The letter, meant primarily for domestic consumption, offered no specifics on what the “alternative arrangements” to replace the backstop should be. Though the reaction in Brussels was largely dismissive, Johnson’s ministers and supporters in the press have been quick to portray it as an offer to compromise, which the intransigent EU has rejected.

Onus on Johnson to find viable alternatives

Emmanuel Macron and Angela Merkel have been wiser to this tactic. Both said that EU leaders are prepared to listen but made it clear that the onus is on Johnson’s government to prepare detailed and viable proposals, sooner rather than later. “No one is going to wait until October 31 to find the right solution,” Macron warned.

Boost Irish backstop with new protocol, says Tory-backed group

The controversial Irish border backstop should not be scrapped but instead bolstered by a protocol, according to a report published on Thursday (18 July) by an influential group of Conservative politicians.

The backstop alternatives are set to be based on the recommendations made in a 272-page report by the Alternative Arrangements Commission, co-chaired by Conservative MPs Nicky Morgan and Greg Hands and funded by Prosperity UK, an organisation founded by Jonathan Hill, the former EU financial services commissioner, and hedge fund boss Paul Marshall.

Its working group is led by Shankar Singham, a former adviser to International Trade Secretary Liam Fox, and a popular figure among Brexiteers.

Mrs May and her EU adviser Olly Robbins were sceptical of the idea that technology could obviate the need for a backstop, half-heartedly setting up a couple of their own ‘alternative arrangements’ working groups.

But it would be a mistake to think that a new compromise on the Irish backstop would be enough to overturn the 58 MP majority that rejected the Withdrawal Agreement for the third time in May and avoid a no-deal.

While Johnson told Macron on Thursday that he “of course, wants to do a deal”, many hard Brexiteer Tories do not. Many in the European Research Group of Conservative MPs actively desire a no-deal scenario.

Others, such as former Brexit Secretary David Davis, say Johnson should re-negotiate sunset clauses on the jurisdiction of the European Court of Justice and tie payment of the €39 billion budget settlement to progress on a new trade deal.

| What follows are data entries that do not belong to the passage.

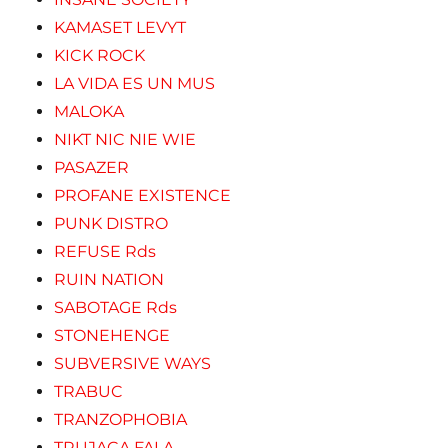
KAMASET LEVYT
KICK ROCK
LA VIDA ES UN MUS
MALOKA
NIKT NIC NIE WIE
PASAZER
PROFANE EXISTENCE
PUNK DISTRO
REFUSE Rds
RUIN NATION
SABOTAGE Rds
STONEHENGE
SUBVERSIVE WAYS
TRABUC
TRANZOPHOBIA
TRUJACA FALA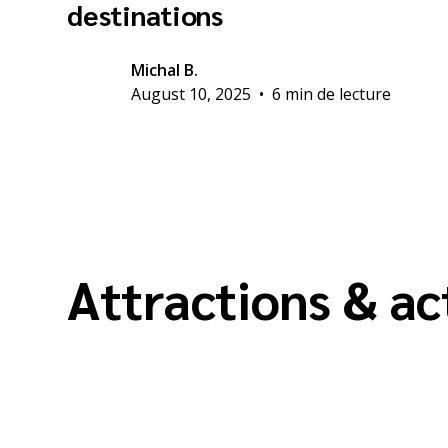
destinations
Michal B.
August 10, 2025
•
6 min de lecture
Attractions & ac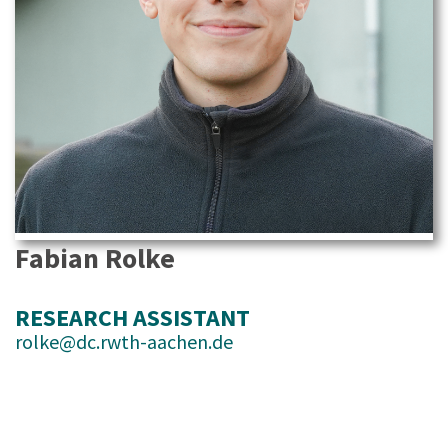
Fabian Rolke
RESEARCH ASSISTANT
rolke@dc.rwth-aachen.de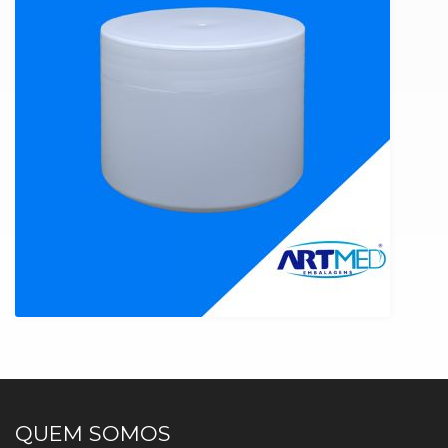
QUEM SOMOS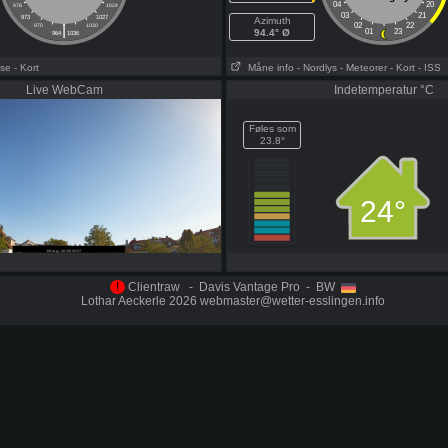
04
20
976
1024
03
21
973
1027
Azimuth
|
02
22
970
1030
94.4° Ø
01
23
964
1036
ose
- Kort
Måne info
- Nordlys
- Meteorer
- Kort
- ISS
Live WebCam
Indetemperatur °C
Føles som
23.8°
24°
!
Clientraw - Davis Vantage Pro - BW
Lothar Aeckerle 2026 webmaster@wetter-esslingen.info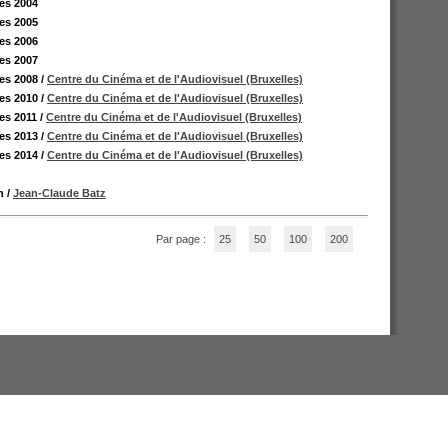
les 2004
les 2005
les 2006
les 2007
les 2008
/
Centre du Cinéma et de l'Audiovisuel (Bruxelles)
les 2010
/
Centre du Cinéma et de l'Audiovisuel (Bruxelles)
les 2011
/
Centre du Cinéma et de l'Audiovisuel (Bruxelles)
les 2013
/
Centre du Cinéma et de l'Audiovisuel (Bruxelles)
les 2014
/
Centre du Cinéma et de l'Audiovisuel (Bruxelles)
n
/
Jean-Claude Batz
Par page :
25
50
100
200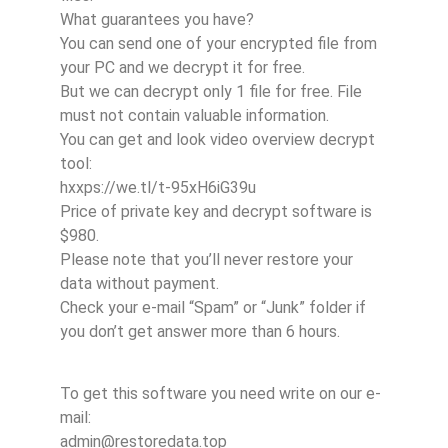
What guarantees you have?
You can send one of your encrypted file from
your PC and we decrypt it for free.
But we can decrypt only 1 file for free. File
must not contain valuable information.
You can get and look video overview decrypt
tool:
hxxps://we.tl/t-95xH6iG39u
Price of private key and decrypt software is
$980.
Please note that you’ll never restore your
data without payment.
Check your e-mail “Spam” or “Junk” folder if
you don’t get answer more than 6 hours.
To get this software you need write on our e-
mail:
admin@restoredata.top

Fragile majority in parliament

Although Johnson has stated publicly that he will not call an election, having a working majority of a single seat means that this decision is not entirely in his hands.

Labour leader Jeremy Corbyn has promised to table a no-confidence in the first week of September when UK lawmakers return to the House of Commons. If Johnson loses the vote, as a last resort, he seems prepared to take his chances with a ‘People vs Parliament’ campaign.

Opposition parties have spent August doing their own number crunching. The Liberal Democrats, who continue to poll strongly, are open to the prospect of a national unity government, although nobody can agree on who should lead it.

Labour say it should be Corbyn, but they also say they will not sit in a government with the ‘Tory’ Scottish National Party.

November 1, the first day of Brexit Britain’s life outside the EU, has been earmarked by Johnson’s team as a good date for a general election. Opinion polls since he replaced Theresa May in 10 Downing Street in July have tended to show a consistent, albeit not decisive, lead for his Conservative party.

If Johnson’s ministers do not offer a workable alternative to the Irish backstop that would mean “that the problem is deeper, more political – a British political problem,” Macron told reporters on Thursday.

In this scenario, “it would be up to the prime minister to make a choice,” the French president added. The indications are that Johnson will choose to go all in and wage everything on an election to deliver Brexit by any means necessary.